__Task brief__
Write out exactly the lines from the first line of the records below through the line that contains "Shkarko Videon HD", and stop there.

__Dataset records__
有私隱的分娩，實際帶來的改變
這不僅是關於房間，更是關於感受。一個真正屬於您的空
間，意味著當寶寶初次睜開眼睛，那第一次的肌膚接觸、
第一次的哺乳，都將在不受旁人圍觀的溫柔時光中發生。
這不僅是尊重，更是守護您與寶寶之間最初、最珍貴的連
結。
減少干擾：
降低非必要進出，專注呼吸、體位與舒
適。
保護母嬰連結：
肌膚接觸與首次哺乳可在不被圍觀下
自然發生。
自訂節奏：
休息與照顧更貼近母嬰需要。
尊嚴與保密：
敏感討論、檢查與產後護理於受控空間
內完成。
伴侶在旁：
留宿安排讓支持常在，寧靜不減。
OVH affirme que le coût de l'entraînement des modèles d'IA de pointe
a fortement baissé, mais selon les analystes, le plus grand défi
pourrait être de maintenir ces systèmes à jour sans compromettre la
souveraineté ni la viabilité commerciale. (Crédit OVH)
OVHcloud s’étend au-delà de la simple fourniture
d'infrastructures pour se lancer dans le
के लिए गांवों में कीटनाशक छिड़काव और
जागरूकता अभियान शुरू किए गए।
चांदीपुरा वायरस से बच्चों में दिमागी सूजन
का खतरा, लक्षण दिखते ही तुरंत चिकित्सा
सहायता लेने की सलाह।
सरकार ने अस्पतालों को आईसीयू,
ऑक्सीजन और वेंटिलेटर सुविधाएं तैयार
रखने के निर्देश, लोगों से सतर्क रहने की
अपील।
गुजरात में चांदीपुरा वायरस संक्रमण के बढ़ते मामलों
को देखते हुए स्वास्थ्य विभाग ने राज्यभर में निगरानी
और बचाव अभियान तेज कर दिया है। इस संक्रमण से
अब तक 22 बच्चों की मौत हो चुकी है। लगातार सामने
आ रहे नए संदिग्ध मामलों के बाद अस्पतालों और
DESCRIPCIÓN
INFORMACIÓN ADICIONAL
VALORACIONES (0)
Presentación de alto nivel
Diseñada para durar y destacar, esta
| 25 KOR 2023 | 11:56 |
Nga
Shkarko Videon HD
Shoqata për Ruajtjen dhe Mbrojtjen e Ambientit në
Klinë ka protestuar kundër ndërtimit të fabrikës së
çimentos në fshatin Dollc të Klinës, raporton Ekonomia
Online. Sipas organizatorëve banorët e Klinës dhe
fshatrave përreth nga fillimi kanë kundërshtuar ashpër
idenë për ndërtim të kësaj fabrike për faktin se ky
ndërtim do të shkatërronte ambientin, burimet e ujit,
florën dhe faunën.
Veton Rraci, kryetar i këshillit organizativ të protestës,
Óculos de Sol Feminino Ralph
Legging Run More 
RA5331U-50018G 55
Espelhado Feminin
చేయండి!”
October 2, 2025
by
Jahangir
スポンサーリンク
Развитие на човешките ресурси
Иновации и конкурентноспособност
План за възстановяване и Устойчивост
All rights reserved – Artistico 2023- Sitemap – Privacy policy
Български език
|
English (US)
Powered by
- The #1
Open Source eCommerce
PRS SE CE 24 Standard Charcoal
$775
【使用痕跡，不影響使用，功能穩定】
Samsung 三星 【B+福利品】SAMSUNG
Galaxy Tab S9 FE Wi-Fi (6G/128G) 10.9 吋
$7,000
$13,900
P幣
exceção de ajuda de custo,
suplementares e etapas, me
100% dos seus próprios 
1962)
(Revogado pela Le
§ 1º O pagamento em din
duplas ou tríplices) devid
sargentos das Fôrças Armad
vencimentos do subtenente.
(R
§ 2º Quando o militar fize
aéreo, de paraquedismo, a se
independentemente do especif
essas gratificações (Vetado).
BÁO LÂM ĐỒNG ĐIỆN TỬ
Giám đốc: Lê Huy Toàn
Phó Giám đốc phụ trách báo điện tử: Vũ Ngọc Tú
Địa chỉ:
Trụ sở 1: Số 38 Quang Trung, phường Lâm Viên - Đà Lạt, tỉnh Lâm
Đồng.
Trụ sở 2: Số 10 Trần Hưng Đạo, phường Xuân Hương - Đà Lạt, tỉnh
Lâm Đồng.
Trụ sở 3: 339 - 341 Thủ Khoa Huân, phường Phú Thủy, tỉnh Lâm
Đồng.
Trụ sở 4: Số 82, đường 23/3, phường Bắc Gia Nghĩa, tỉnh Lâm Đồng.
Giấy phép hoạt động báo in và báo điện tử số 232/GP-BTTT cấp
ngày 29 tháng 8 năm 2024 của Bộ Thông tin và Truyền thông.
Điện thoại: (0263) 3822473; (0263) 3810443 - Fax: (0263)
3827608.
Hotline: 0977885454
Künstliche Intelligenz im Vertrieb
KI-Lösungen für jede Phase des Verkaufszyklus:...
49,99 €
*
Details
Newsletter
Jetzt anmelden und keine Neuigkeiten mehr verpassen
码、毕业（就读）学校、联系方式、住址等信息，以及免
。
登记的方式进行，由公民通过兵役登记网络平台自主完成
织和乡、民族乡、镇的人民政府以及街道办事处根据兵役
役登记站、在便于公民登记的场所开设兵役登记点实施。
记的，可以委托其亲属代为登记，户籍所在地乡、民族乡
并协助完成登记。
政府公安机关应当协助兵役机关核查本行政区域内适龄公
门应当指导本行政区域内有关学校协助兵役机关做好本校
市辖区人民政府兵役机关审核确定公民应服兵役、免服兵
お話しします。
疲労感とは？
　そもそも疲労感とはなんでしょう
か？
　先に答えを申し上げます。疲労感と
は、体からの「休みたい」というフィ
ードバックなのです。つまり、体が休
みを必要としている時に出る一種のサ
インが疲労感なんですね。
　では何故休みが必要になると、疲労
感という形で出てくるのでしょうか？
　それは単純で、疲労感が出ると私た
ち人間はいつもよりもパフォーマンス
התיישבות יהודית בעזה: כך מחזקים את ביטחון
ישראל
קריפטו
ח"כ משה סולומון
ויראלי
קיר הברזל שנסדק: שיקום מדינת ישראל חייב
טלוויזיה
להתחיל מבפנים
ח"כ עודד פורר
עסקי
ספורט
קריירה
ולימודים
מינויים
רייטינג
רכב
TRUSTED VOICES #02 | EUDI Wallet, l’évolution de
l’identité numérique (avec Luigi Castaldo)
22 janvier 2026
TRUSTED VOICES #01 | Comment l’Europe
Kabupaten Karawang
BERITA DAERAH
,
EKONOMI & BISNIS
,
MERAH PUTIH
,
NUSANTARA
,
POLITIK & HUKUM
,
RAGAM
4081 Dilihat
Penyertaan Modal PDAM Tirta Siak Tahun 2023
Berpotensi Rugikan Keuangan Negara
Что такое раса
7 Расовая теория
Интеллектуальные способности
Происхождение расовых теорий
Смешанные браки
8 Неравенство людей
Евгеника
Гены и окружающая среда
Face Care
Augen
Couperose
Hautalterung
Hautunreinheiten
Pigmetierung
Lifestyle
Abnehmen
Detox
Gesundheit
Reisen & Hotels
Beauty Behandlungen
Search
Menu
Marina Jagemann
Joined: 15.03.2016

__Exercise result__
有私隱的分娩，實際帶來的改變
這不僅是關於房間，更是關於感受。一個真正屬於您的空
間，意味著當寶寶初次睜開眼睛，那第一次的肌膚接觸、
第一次的哺乳，都將在不受旁人圍觀的溫柔時光中發生。
這不僅是尊重，更是守護您與寶寶之間最初、最珍貴的連
結。
減少干擾：
降低非必要進出，專注呼吸、體位與舒
適。
保護母嬰連結：
肌膚接觸與首次哺乳可在不被圍觀下
自然發生。
自訂節奏：
休息與照顧更貼近母嬰需要。
尊嚴與保密：
敏感討論、檢查與產後護理於受控空間
內完成。
伴侶在旁：
留宿安排讓支持常在，寧靜不減。
OVH affirme que le coût de l'entraînement des modèles d'IA de pointe
a fortement baissé, mais selon les analystes, le plus grand défi
pourrait être de maintenir ces systèmes à jour sans compromettre la
souveraineté ni la viabilité commerciale. (Crédit OVH)
OVHcloud s’étend au-delà de la simple fourniture
d'infrastructures pour se lancer dans le
के लिए गांवों में कीटनाशक छिड़काव और
जागरूकता अभियान शुरू किए गए।
चांदीपुरा वायरस से बच्चों में दिमागी सूजन
का खतरा, लक्षण दिखते ही तुरंत चिकित्सा
सहायता लेने की सलाह।
सरकार ने अस्पतालों को आईसीयू,
ऑक्सीजन और वेंटिलेटर सुविधाएं तैयार
रखने के निर्देश, लोगों से सतर्क रहने की
अपील।
गुजरात में चांदीपुरा वायरस संक्रमण के बढ़ते मामलों
को देखते हुए स्वास्थ्य विभाग ने राज्यभर में निगरानी
और बचाव अभियान तेज कर दिया है। इस संक्रमण से
अब तक 22 बच्चों की मौत हो चुकी है। लगातार सामने
आ रहे नए संदिग्ध मामलों के बाद अस्पतालों और
DESCRIPCIÓN
INFORMACIÓN ADICIONAL
VALORACIONES (0)
Presentación de alto nivel
Diseñada para durar y destacar, esta
| 25 KOR 2023 | 11:56 |
Nga
Shkarko Videon HD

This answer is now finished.